Gene iddiam odur ki, sandık başlarında güvenlik sahiden sağlanmış olsaydı HDP 1 Kasım seçimlerinde de barajın altında kalırdı.
Son operasyonlarda teröristlerin kullandıkları evlerde çıkan HDP mühürlü oyların varlığı gösteriyor ki PKK’nın silahlarıyla hakimiyet kurduğu il, ilçe, köy ve mahallelerde çok sayıda sahte oylarla HDP’ye üstünlük kazandırıldı.
Eğer sandık güvenliği sağlanmış olsaydı, yani HDP’ye silah zoruyla giden haram oyların önü kesilmiş olsaydı gene baraj altında kalırdı diyorum.
HDP gücünü halkın gönlünden almıyor artık.
Sadece ve yalnızca PKK’nın yüreklere saldığı korkudan alıyor.
Militan bir kesimi dışarıda tutacak olursak gerçek bu.
Ama o korku duvarları da bir bir aşılıyor.
Ağrı halkının sağduyusunun hala çok güçlü olduğunu görmek beni ziyadesiyle memnun etti.
Bu sürecin mimarlarından olan Ağrı Valisi her türlü takdiri hak ediyor.
Çözüm süreci PKK’yı güçlendirme süreci değildir
Cumartesi akşamı STK temsilcileriyle yaptığımız görüşme hayli verimli geçti.
Görüş alışverişinde önemli noktaların altı çizildi.
Güvenliğin demokrasi için ne kadar gerekli olduğu anlatıldı.
Terörle mücadelenin 90’lı yılların anlayışından tamamen farklı olarak demokrasinin inşası için yapıldığının altı çizildi.

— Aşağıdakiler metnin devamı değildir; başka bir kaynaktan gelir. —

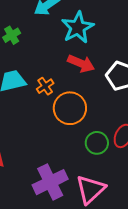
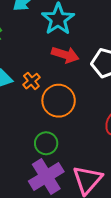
green circle: (97, 143) -> (46, 143), moved

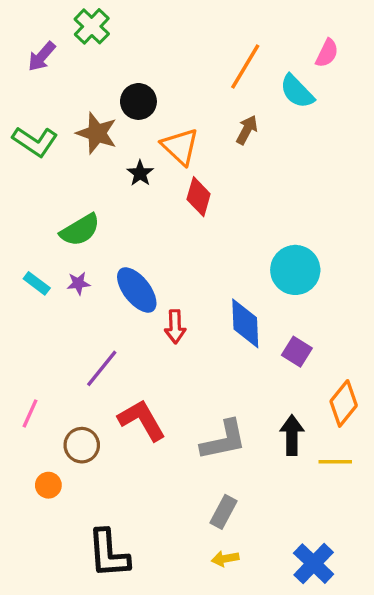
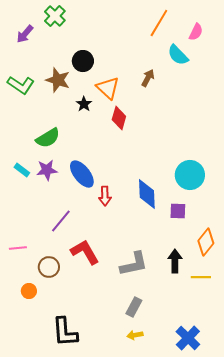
orange line: (245, 66) -> (159, 23), moved
cyan circle: (295, 270) -> (190, 175), moved
purple star: (78, 283) -> (47, 170), size x1.5
purple square: (297, 352) -> (178, 211), turned -30
pink line: (30, 413) -> (18, 248), turned 60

Örgüt propagandasında iddia edildiği gibi ne devletçi ne de güvenlikçi bir anlayışın esas alınmadığı, terörle mücadele anlayışının gerçekte Kürt halkı üzerinde silahlı bir vesayet rejimi kurmaya çalışan örgütün zulmüne son vermek ve Kürt halkını her türlü kararında özgür kılmak için yapıldığı anlatıldı.
Çözüm sürecinde öyle iddia edildiği gibi bölgenin veya Kürt halkının geleceğinin PKK/HDP canibiyle görüşülmediği gerçekliğinin altı çizildi.
Çözüm sürecinin yeniden formatlanması önerilerinin PKK/HDP canibinin yeni bir taktik hamlesi olduğu, bu oyuna gelinmemesi gerektiği örnekleriyle aktarıldı.
Çözüm sürecinin silahsızlanma süreci olduğunu, silahlarını bırakıp gelmek isteyenlere evlerinin kapısının açık tutulduğu, sadece ve yalnızca siyaset yapmanın önünde de hiçbir engel olmadığı anlatıldı.
PKK’nın öz yönetim adı altında kendi despotik rejimini Kürtlere rağmen kurup Kürt halkını yeni bir esarete sürüklemek istediğinin görülmesi gerektiği hatırlatıldı.
PKK’ya bölgenin silahlı patronu olma imkânı asla sağlanmayacaktır, biline.